First we need definitions of some of the terms concerned with parts and aggregates of records.
- D2 x is part of y =df
- FOR EACH z, if z overlaps x then z overlaps y.
- That is, x is part of y when
any record that overlaps x also overlaps y.
Remember that each record is part of itself, but not a proper part
- D3 x is a proper part of y =df
- x is part of y and not y is part of x.
And now we can define the criterion of identity of records:
- D4 x is the same record as y =df
- x is part of y and y is part of x.
And we can define an atomic record, or field:
- D5 x is a field =df
- FOR EACH y, not y is a proper part of x.
- A field is a record that has no part except for itself, no proper part.
How then shall we handle “questions and answers”, types and values? We are coming to that.

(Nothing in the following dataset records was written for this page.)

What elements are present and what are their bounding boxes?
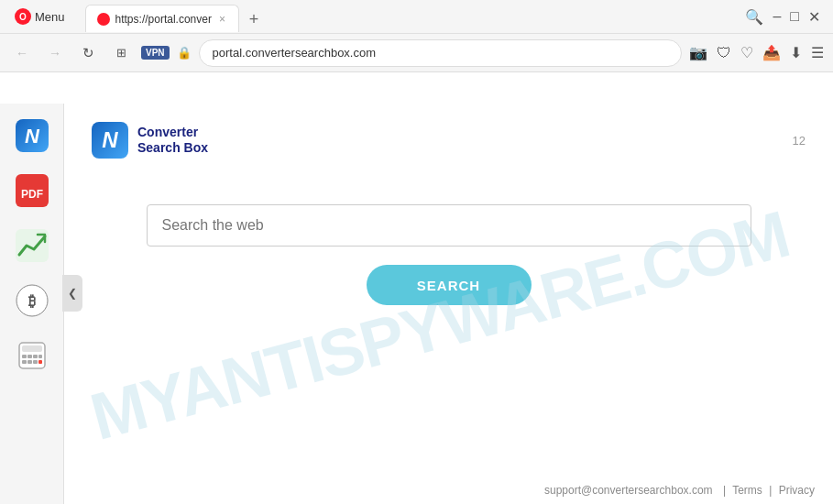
address-input[interactable] — [199, 39, 682, 67]
search-button[interactable]: SEARCH — [367, 265, 532, 305]
opera-menu[interactable]: O Menu — [7, 5, 72, 28]
settings-icon[interactable]: ☰ — [811, 44, 824, 61]
heart-icon[interactable]: ♡ — [740, 44, 753, 61]
sidebar: N PDF ₿ — [0, 104, 64, 504]
sidebar-item-pdf[interactable]: PDF — [14, 172, 50, 209]
minimize-button[interactable]: – — [773, 8, 781, 26]
camera-icon[interactable]: 📷 — [689, 44, 707, 61]
back-button[interactable]: ← — [9, 40, 35, 66]
site-logo: N Converter Search Box — [92, 122, 208, 159]
svg-text:N: N — [25, 125, 40, 148]
svg-rect-10 — [27, 355, 32, 358]
footer-privacy-link[interactable]: Privacy — [779, 484, 815, 497]
footer-email[interactable]: support@convertersearchbox.com — [544, 484, 713, 497]
sidebar-item-opera[interactable]: N — [14, 117, 50, 154]
svg-text:PDF: PDF — [21, 188, 43, 201]
search-section: SEARCH — [64, 177, 833, 323]
tab-bar: https://portal.conver × + — [78, 1, 740, 32]
vpn-badge[interactable]: VPN — [141, 46, 170, 60]
svg-rect-14 — [27, 360, 32, 364]
close-button[interactable]: ✕ — [808, 8, 820, 26]
share-icon[interactable]: 📤 — [762, 44, 781, 61]
svg-rect-9 — [22, 355, 27, 358]
forward-button[interactable]: → — [42, 40, 68, 66]
search-input[interactable] — [147, 204, 751, 247]
reload-button[interactable]: ↻ — [75, 40, 101, 66]
restore-button[interactable]: □ — [790, 8, 799, 26]
footer-separator-1: | — [723, 484, 726, 497]
tab-title: https://portal.conver — [115, 13, 212, 26]
lock-icon: 🔒 — [177, 46, 192, 60]
opera-logo-icon: O — [15, 8, 31, 25]
svg-rect-13 — [22, 360, 27, 364]
footer: support@convertersearchbox.com | Terms |… — [541, 484, 815, 497]
menu-label: Menu — [35, 10, 65, 24]
sidebar-toggle-button[interactable]: ❮ — [62, 275, 82, 312]
window-controls: 🔍 – □ ✕ — [745, 8, 826, 26]
tab-close-button[interactable]: × — [217, 13, 227, 26]
tab-favicon-icon — [97, 13, 110, 26]
logo-text: Converter Search Box — [137, 125, 208, 156]
footer-terms-link[interactable]: Terms — [732, 484, 762, 497]
sidebar-item-calculator[interactable] — [14, 337, 50, 374]
search-input-wrapper — [147, 204, 751, 247]
sidebar-item-trend[interactable] — [14, 227, 50, 264]
page-header: N Converter Search Box 12 — [64, 104, 833, 177]
svg-rect-16 — [38, 360, 42, 364]
toolbar-icons: 📷 🛡 ♡ 📤 ⬇ ☰ — [689, 44, 824, 61]
grid-view-button[interactable]: ⊞ — [108, 40, 134, 66]
search-icon[interactable]: 🔍 — [745, 8, 763, 26]
page-content: N Converter Search Box 12 SEARCH support… — [64, 104, 833, 504]
small-n-icon: N — [92, 122, 128, 159]
svg-rect-11 — [33, 355, 38, 358]
sidebar-item-bitcoin[interactable]: ₿ — [14, 282, 50, 319]
title-bar: O Menu https://portal.conver × + 🔍 – □ ✕ — [0, 0, 833, 33]
svg-rect-12 — [38, 355, 42, 358]
new-tab-button[interactable]: + — [241, 6, 267, 32]
svg-rect-8 — [22, 345, 42, 352]
shield-icon[interactable]: 🛡 — [717, 45, 731, 61]
download-icon[interactable]: ⬇ — [790, 44, 802, 61]
active-tab[interactable]: https://portal.conver × — [85, 5, 239, 32]
address-bar-row: ← → ↻ ⊞ VPN 🔒 📷 🛡 ♡ 📤 ⬇ ☰ — [0, 33, 833, 71]
corner-number: 12 — [793, 134, 806, 148]
svg-text:N: N — [102, 127, 118, 152]
svg-text:₿: ₿ — [28, 293, 36, 309]
footer-separator-2: | — [769, 484, 772, 497]
svg-rect-15 — [33, 360, 38, 364]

It is convenient to formalise some concepts as functions rather than predicates
(just as in mathematics it is more convenient to say “y-z”, using the “minus” function,
than to have to use the triadic predicate “... is the difference of ... and ...”).
- D6 xy =df
- THIS z: FOR EACH w, w is part of z
iff both w is part of x and w is part of y.
- The overlap, or product, of two records is this record:
the one that exactly comprises all their common parts.

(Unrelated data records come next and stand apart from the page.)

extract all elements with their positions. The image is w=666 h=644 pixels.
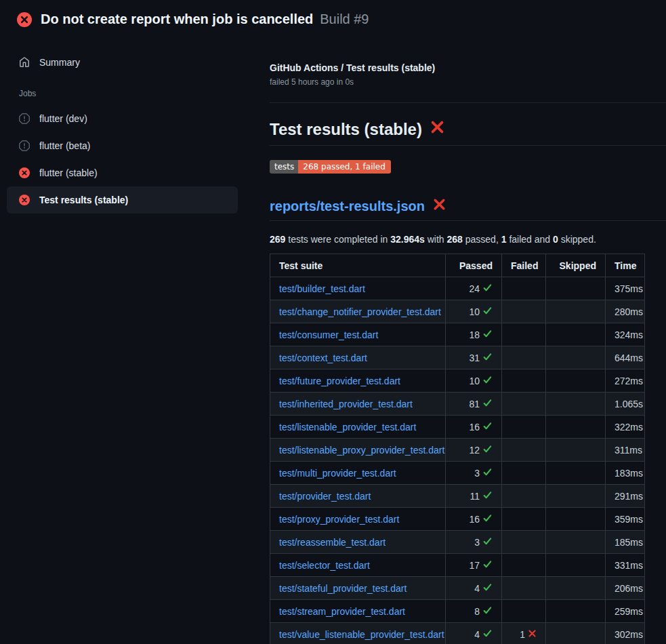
table-row: test/provider_test.dart11291ms [270, 485, 645, 508]
check-icon [482, 375, 493, 387]
job-label: flutter (dev) [39, 113, 87, 124]
test-suite-cell: test/proxy_provider_test.dart [270, 508, 446, 531]
failed-cell [502, 393, 546, 416]
check-icon [482, 628, 493, 641]
report-file-link[interactable]: reports/test-results.json [270, 199, 425, 214]
skipped-cell [546, 623, 606, 644]
table-row: test/builder_test.dart24375ms [270, 277, 645, 300]
sidebar-item-summary[interactable]: Summary [7, 49, 238, 76]
job-label: flutter (beta) [39, 140, 90, 151]
passed-cell: 81 [446, 393, 502, 416]
check-icon [482, 559, 493, 571]
passed-count: 8 [474, 606, 480, 617]
test-suite-cell: test/value_listenable_provider_test.dart [270, 623, 446, 644]
test-suite-cell: test/listenable_proxy_provider_test.dart [270, 439, 446, 462]
results-summary-text: 269 tests were completed in 32.964s with… [270, 234, 666, 245]
sidebar-job-item[interactable]: Test results (stable) [7, 186, 238, 214]
time-cell: 331ms [606, 554, 645, 577]
test-suite-cell: test/future_provider_test.dart [270, 369, 446, 393]
failed-cell [502, 462, 546, 485]
failed-cell [502, 277, 546, 300]
test-suite-link[interactable]: test/change_notifier_provider_test.dart [279, 306, 441, 317]
table-row: test/inherited_provider_test.dart811.065… [270, 393, 645, 416]
jobs-section-label: Jobs [7, 82, 238, 105]
test-suite-link[interactable]: test/value_listenable_provider_test.dart [279, 629, 444, 640]
failed-cell [502, 300, 546, 323]
time-cell: 1.065s [606, 393, 645, 416]
check-run-content: GitHub Actions / Test results (stable) f… [264, 37, 666, 644]
failed-cell [502, 439, 546, 462]
skipped-cell [546, 393, 606, 416]
failed-cell [502, 346, 546, 369]
failed-count: 1 [520, 629, 525, 640]
stop-icon [19, 113, 30, 124]
sidebar-summary-label: Summary [39, 57, 80, 68]
time-cell: 644ms [606, 346, 645, 369]
test-suite-cell: test/stream_provider_test.dart [270, 600, 446, 623]
x-circle-fill-icon [17, 12, 32, 27]
skipped-cell [546, 439, 606, 462]
column-header-passed: Passed [446, 254, 502, 277]
test-suite-cell: test/inherited_provider_test.dart [270, 393, 446, 416]
check-icon [482, 490, 493, 502]
test-suite-link[interactable]: test/multi_provider_test.dart [279, 468, 396, 479]
passed-cell: 31 [446, 346, 502, 369]
job-label: Test results (stable) [39, 195, 128, 205]
sidebar-job-item[interactable]: flutter (dev) [7, 105, 238, 132]
check-icon [482, 352, 493, 364]
table-row: test/change_notifier_provider_test.dart1… [270, 300, 645, 323]
passed-count: 3 [474, 468, 480, 479]
stop-icon [19, 140, 30, 151]
table-row: test/proxy_provider_test.dart16359ms [270, 508, 645, 531]
home-icon [19, 57, 30, 68]
check-icon [482, 467, 493, 479]
passed-count: 12 [469, 445, 480, 456]
passed-count: 24 [469, 283, 480, 294]
test-suite-link[interactable]: test/proxy_provider_test.dart [279, 514, 399, 525]
passed-cell: 3 [446, 531, 502, 554]
time-cell: 324ms [606, 323, 645, 346]
time-cell: 322ms [606, 416, 645, 439]
passed-cell: 3 [446, 462, 502, 485]
passed-count: 16 [469, 514, 480, 525]
passed-cell: 8 [446, 600, 502, 623]
test-suite-link[interactable]: test/selector_test.dart [279, 560, 370, 571]
table-row: test/multi_provider_test.dart3183ms [270, 462, 645, 485]
skipped-cell [546, 508, 606, 531]
x-circle-fill-icon [19, 195, 30, 205]
sidebar-job-item[interactable]: flutter (beta) [7, 132, 238, 159]
test-suite-link[interactable]: test/stream_provider_test.dart [279, 606, 405, 617]
passed-count: 16 [469, 422, 480, 432]
failed-cross-icon [430, 119, 445, 139]
check-run-header: Do not create report when job is cancell… [0, 0, 666, 37]
test-suite-link[interactable]: test/future_provider_test.dart [279, 376, 400, 386]
jobs-sidebar: Summary Jobs flutter (dev)flutter (beta)… [0, 37, 264, 214]
test-suite-link[interactable]: test/stateful_provider_test.dart [279, 583, 407, 594]
test-suite-link[interactable]: test/builder_test.dart [279, 283, 365, 294]
sidebar-job-item[interactable]: flutter (stable) [7, 159, 238, 186]
test-suite-link[interactable]: test/reassemble_test.dart [279, 537, 386, 548]
time-cell: 375ms [606, 277, 645, 300]
failed-cell [502, 416, 546, 439]
passed-cell: 12 [446, 439, 502, 462]
test-suite-cell: test/provider_test.dart [270, 485, 446, 508]
test-suite-link[interactable]: test/inherited_provider_test.dart [279, 399, 413, 409]
test-suite-link[interactable]: test/listenable_proxy_provider_test.dart [279, 445, 444, 456]
time-cell: 272ms [606, 369, 645, 393]
skipped-cell [546, 277, 606, 300]
skipped-cell [546, 577, 606, 600]
test-suite-link[interactable]: test/provider_test.dart [279, 491, 371, 502]
passed-cell: 11 [446, 485, 502, 508]
x-circle-fill-icon [19, 167, 30, 178]
failed-cell [502, 554, 546, 577]
check-title-text: Test results (stable) [270, 120, 422, 139]
column-header-failed: Failed [502, 254, 546, 277]
table-row: test/stateful_provider_test.dart4206ms [270, 577, 645, 600]
skipped-cell [546, 300, 606, 323]
test-suite-cell: test/context_test.dart [270, 346, 446, 369]
failed-cell [502, 323, 546, 346]
test-suite-link[interactable]: test/consumer_test.dart [279, 329, 378, 340]
test-suite-link[interactable]: test/listenable_provider_test.dart [279, 422, 416, 432]
test-suite-link[interactable]: test/context_test.dart [279, 353, 367, 363]
passed-count: 4 [474, 629, 480, 640]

The use of the product, “xy”, requires a postulate,
because not all pairs of records have a product (not all pairs of records overlap).
- P2
- FOR EACH x, FOR EACH y, x overlaps y iff FOR SOME z,
z is the same record as xy.
- This postulate says: records have a product when they overlap.
- D7 x+y =df
- THIS z: FOR EACH w, w overlaps z
iff either w overlaps x or w overlaps y.
- The sum of two records is this record: the one that exactly comprises all their parts.
- P3
- FOR EACH x, FOR EACH y, FOR .SOME z,
z is the same record as x+y.
- This postulate says: any pair of records has a sum.
Notice where our understanding of “record” has got to.
Any part of a record is a record.
Any sum of records is a record.
It means: if our universe (say, our data base) comprises n fields
then it contains one less than 2n records.
(One less? Yes: there is no empty record.)
This is, you might think, like the work of the vandal:
instead of cutting all our records into fields, the vandal has stuck the fields together into all possible combinations.
But what this shows is that some predicate other than the ones defined on “overlaps” will be needed
to distinguish the desired records from the undesired well, not undesired but incidental records.
And we have “is kept” waiting in the wings for just this purpose.
But it is worthwhile asking: what in Relational Theory distinguishes the “kept” records from the incidental records?
After all, relational records are just sets of fields, relations just sets of records.
And these sets exist (according to Set Theory), just as all our incidental sums of parts of records exist;
so something more than mere existence is needed.
Actually, I’m not quite certain what does the trick in Relational Theory,
but I have a hunch: and it’s much more complex than a single monadic predicate.
As it happens, set theories are far more “generative” than the theory used here.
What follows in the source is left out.